Study design and setting
The study protocol was approved by the appropriate ethics committee (Yokohama City University Certified Institutional Review Board) (Approval No: CRB3180007) and was exempted from obtaining consent directly from patients by using an opt-out method. We conducted a case–control study of patients previously diagnosed with IC at our hospital during an 11-year interval between January 1, 2009, and December 31, 2019. Patients diagnosed with IC were selected from a total of 439,312 patients registered in the electronic medical record database during this period. The follow-up period was from the onset of IC to the date of the last visit (up to December 31, 2019). Patients who had a relapse after resolution of the initial IC episode during the follow-up period were included in the recurrent IC group, whereas those who experienced a single episode of IC during the study period were included in the non-recurrent IC group.
We identified patients with IC in the database using the following International Classification of Diseases-10 codes: K550 (NDNL, GK7L, PR7K), K551 (F1A5, BPJQ, G440), and K559. We counted cases with multiple IC disease classifications as a single case, and a total of 316 patients with IC were identified. The diagnosis of IC was further confirmed based on clinical symptoms and laboratory findings, as there are no internationally standardized diagnostic criteria for this disease. We used the diagnostic criteria proposed by Marston et al., (1) which are commonly followed in Japan: 1) sudden-onset left lower abdominal pain accompanied by diarrhea and bloody stools, 2) typical findings on contrast-enhanced computed tomography (CT) (edematous thickening of the intestinal wall and increased peri-intestinal fatty tissue concentration) or on colonoscopy (CS) (ulceration/erosion, redness, edema, biopsy image), predominantly on the left side of the colon, 3) no autoimmune disease or infection, 4) no trauma or mechanical factors (e.g., hernia), 5) no abdominal surgery within the past 6 months, 6) no evidence of severe acute ischemic changes in other organs, and 7) absence of a secondary onset of IC. We excluded patients who were younger than 20 years, pregnant, or opted out of the study; we also excluded suspected cases that could not be definitively diagnosed, and patients diagnosed with IC at other hospitals, as it was not possible to confirm what diagnostic criteria were used.
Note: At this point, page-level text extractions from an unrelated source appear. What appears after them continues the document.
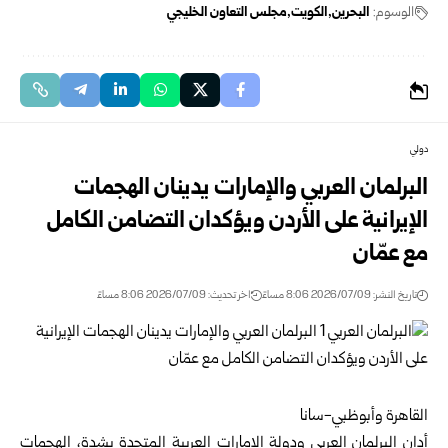
الوسوم:
البحرين
الكويت
مجلس التعاون الخليجي
دولي
البرلمان العربي والإمارات يدينان الهجمات
الإيرانية على الأردن ويؤكدان التضامن الكامل
مع عمّان
تاريخ النشر: 2026/07/09 8:06 مساءً
اخر تحديث: 2026/07/09 8:06 مساءً
القاهرة وأبوظبي-سانا
أدان
البرلمان العربي
ودولة
الإمارات العربية المتحدة
بشدة، الهجمات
We extracted the following data from the patients’ medical records: patient characteristics (sex, age, body mass index [BMI], drinking history, smoking history, medical history, comorbidities, medications, and vital signs), clinical signs and symptoms (abdominal pain, diarrhea, bloody stools, and peritoneal irritation symptoms), laboratory findings (contrast-enhanced CT findings, endoscopic features, and histological features), method of treatment, length of hospital stay, disease course (time of resolution of abdominal pain, time of resolution of bloody stools, and initiation of meals), and the frequency of IC morbidities. Contrast-enhanced CT and/or CS was performed to assess each segment of the colon. Contrast-enhanced CT was performed to detect poor contrast, bowel wall thickening, mesenteric fat stranding, pericolonic free fluid, mesenteric gas, and portal vein gas. CS was performed to assess the presence of mucosal erosion, ulceration, edema, redness, necrosis, and stricture. The frequency of IC morbidities was defined as the number of times the patient was diagnosed with IC at our hospital.
All patient data were entered into a Microsoft Excel 2016 (Microsoft Corporation, Redmond, WA, USA) spreadsheet. The computer containing the data was password-protected and stored in a locked cabinet in the medical office. Continuous variables are expressed as mean ± standard deviation, and categorical variables are expressed as numbers and percentages. The chi-square test was performed to compare proportions between the recurrent IC and non-recurrent IC groups, and the t-test was used to compare means. All statistical analyses were performed using JMP Pro 15 (SAS, Cary, NC, USA), and the level of statistical significance (p) was set at ≤ 0.05. Two separate multivariate analyses were performed including 1) three items that were previously reported to be significantly different (current smoking (24) and two items that were significantly different in the univariate analyses) and 2) all items. These three items were also analyzed for the time to IC recurrence using the Kaplan–Meier method.